Sábado, 24 de Fevereiro de 2018

Divergência

Presidente do TRE acha entendimento precipitado

20 DEZ 2010Por Fernanda Brigatti05h:10

 O desembargador Luiz Carlos Santini, presidente do Tribunal Regional Eleitoral (TRE) de Mato Grosso do Sul até o dia 31 de dezembro deste ano, acredita que a decisão liminar ainda não resulta em correspondência nos Estados por conter uma peculiaridade: trata de um parlamentar que mudou de partido e passou a integrar outra coligação.

"Um dos argumentos utilizados (pelo PMDB, que requisitou o mandato) era que aquele suplente que seria da coligação não mais pertencia ao partido pelo qual ele foi eleito", explicou. O mandato em questão era do deputado federal Natan Donadon (PMDB), que renunciou em outubro deste ano.
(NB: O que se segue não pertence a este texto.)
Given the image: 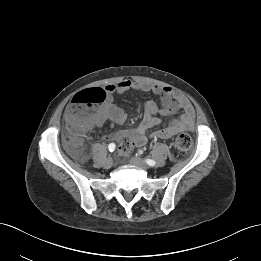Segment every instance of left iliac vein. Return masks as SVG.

A Câmara deu posse então ao primeiro suplente da coligação, Agnaldo Muniz.

O problema é que ele foi eleito pelo PP, mas deixou a legenda e hoje integra o PSC, sigla que não estava na coligação. "Há peculiaridades (neste caso) que nós vamos ter que esperar a decisão de mérito. Essa decisão liminar talvez tenha sido tomada até por esse fato, porque ele não mais integrava o partido daquela coligação", disse.

Para o presidente do TRE, o fato de ser uma decisão sobre um mandato que terá cerca de dez dias de duração também enfraquece a decisão. "Nós não podemos tomar isso como base para decisões futuras. É necessário aguardar uma decisão de fundo, de mérito", afirmou.

Discutir a eventual extensão dessa decisão para outros Estados ainda é inviável, avalia Santini. "Eu acho que é muito prematuro dizer que isso será aplicado, que a coligação acabou, ou que não vale mais essa disposição do código eleitoral, da lei das eleições, sobre a coligação", explicou. "É uma medida tomada num final de legislatura".

 Divergência
O desembargador ressaltou ainda o fato de mesmo no Supremo a decisão liminar não foi pacífica. Foram seis votos acompanhando o relator Gilmar Mendes, favorável à tese de que a suplência cabe ao partido e não à coligação, e outros cinco contrários.

Apesar do mandado de segurança tratar de uma renúncia, o desembargador explica que a decisão trata também de afastamento. "Aqui tanto faz a renúncia quanto ele pedir licença para exercer um cargo, por exemplo, de secretário ou de ministro", disse.